If you’ve been single more Valentines Days than not, you may have already been sent this love note via the web: honor thyself. Or... Roses are red, violets are blue, give yourself a gift, 'cause today's about you.
No, that is not my Valentine to you today.
But there’s almost enough of it swirling about to make a single girl stop and think, “Wait, do I really love myself enough? Do I go to Starbucks often enough? Do I see enough of the movies I really want to see? Have I shown myself enough that I’m worth it today?”
I’m not sure who it was to send out the initial memo, but apparently American, modern single females just don’t think about themselves enough.
Back to the questions above. In short, yes. In most all circumstances, yes, I’m likely to think about myself quite diligently, buy myself more almond milk lattes than necessary, and be sincerely concerned with whether or not I’m going to see Annihilation opening weekend. (Shocker.) Yes. Without thinking, actually, I naturally think about myself.
In Comfortable Pitfalls part .01 I discussed the common pitfalls single females tend to fall into, and our tendency to fall into this rut of changing our identity to attract a guy. It’s often this heightened sense (particularly at an all-time high on February 14) that life doesn’t begin until we’ve met the right man. When we’re not falling for that as single females, (or have already fallen) this one is a close second.

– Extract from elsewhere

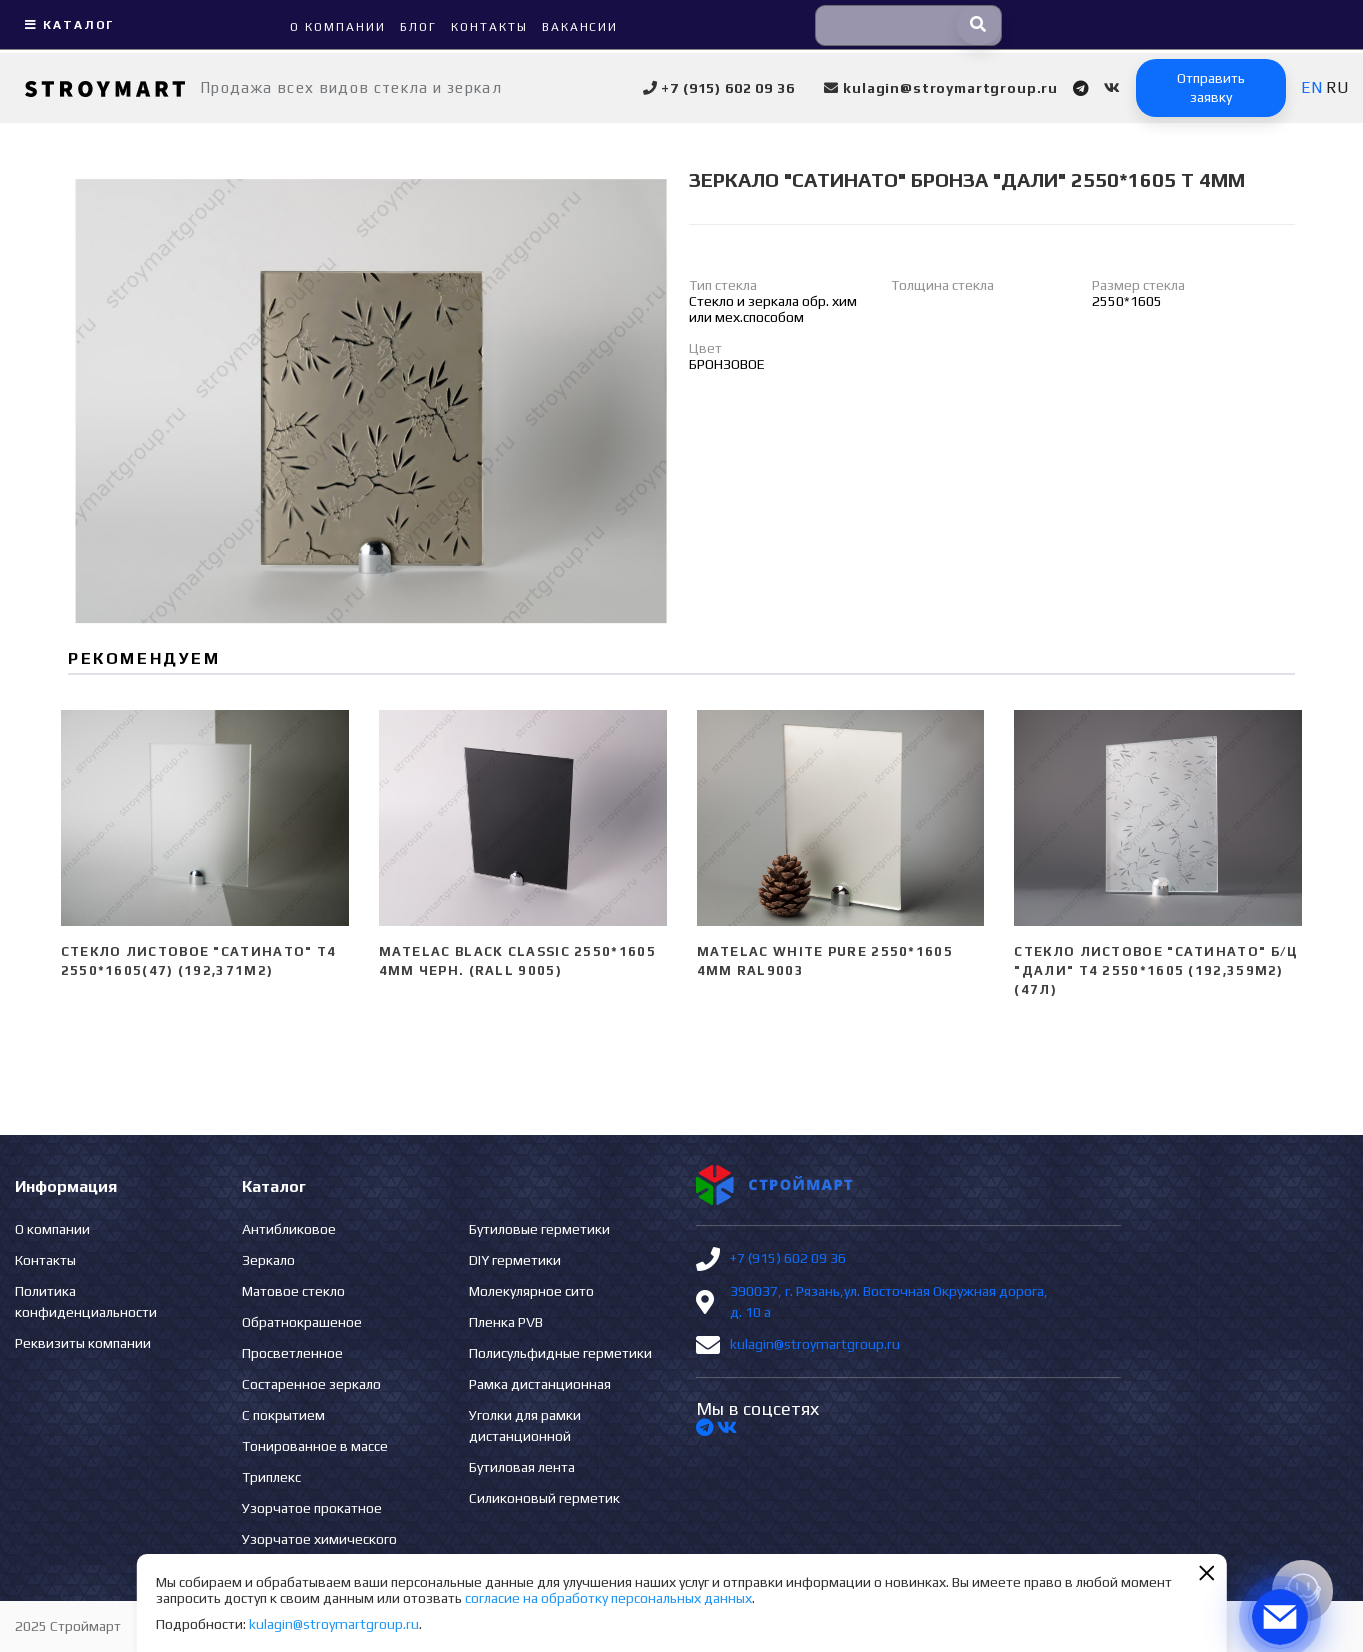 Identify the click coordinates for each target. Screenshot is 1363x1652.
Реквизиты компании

There is a modern concept of self-identity, widely accepted to be a cultural truth, that our inner feelings are our inherent truth that we need to acknowledge in order to live life to its fullest. That to be a strong, modern single women we need to know ourselves and be true to what we want. Many of us have been quick to welcome this idea of self-identity because... well, it feels right. To most of us it feels natural that what we feel must be true and by honoring these feelings we come into our most honest version of self.
But for the single female who claims Christ to be her Savior and true source, this concept of self-identity is somewhat distorted - almost a romanticized mirage, that, as often as it disowns us, we continue to run back to. As substantial advice for life, it falls flat for anyone who professes to be a believer in Jesus Christ.
Granted, I’d consider myself rather a natural at putting myself first. Some might call it a gift. Frankly, it’s doesn’t take too much for me to identify my feelings, and discover it is my right for each inner emotion to be validated. Maybe it’s just me, but what l feel and think has yet to offer some profound discovery that has lead me to a stronger or truer version of myself.
As Christian females who pray they won’t have to spend many more Valentine’s Days solo, finding purpose in a self-identity that is based on what we want just doesn’t work. Rather it muddles up our view of life, our ability to receive truth from the word of God and allow it to actively change us. John Piper once said, “God is most glorified in us when we are most satisfied in him.” Regardless of the misleading prominent message we receive today, you weren’t created to be satisfied within a version of self-identity that isn’t centered on Christ. Without the power and grace of Christ we lack the depth and stability to ever possibly fulfill the expectations we bring to it. A skewed concept of modern identity propels us into adulthood with a footing too unstable to mature, a tainted love to offer others and leaves us drowning in the deep abyss of depression in search for this idea of true self.
Many of us, even in the Christian faith, have disillusioned ourselves to believe that a trustworthy, sturdy identity could emerge from our feelings. So, in the midst of a misleading urge to prioritize yourself over Christ, how do we actively engage God as the core of who we are? In a speech on Our Identity at Wheaton College, Timothy Keller simply states the solution:
You’ve not only have to believe he died for you. It’s got to go to your imagination. It’s got to be the aesthetic core of your life. When you’re struggling with what the culture says about your identity - because you’re not good looking enough, you’re not smart enough, you’re not having enough transformative sex - you’ve got to know how to know how to pull out your identity in Christ and push it to the top of the deck. And you do that generally through imagination.
If you don’t get it regularly in your imagination, through worship, through thinking, through applying it at the moment, it doesn’t go to the top. And you’re back where everyone else is: cultural captivity.
You may have just been allotted another solo Valentine's Day to pull yourself out of this cozy pit, place your self-worth in Christ and begin to use your imagination as God intended. Not only so that you could solidify your identity in Him, but allow His enduring truth to dwell with you and discover that today you are not alone.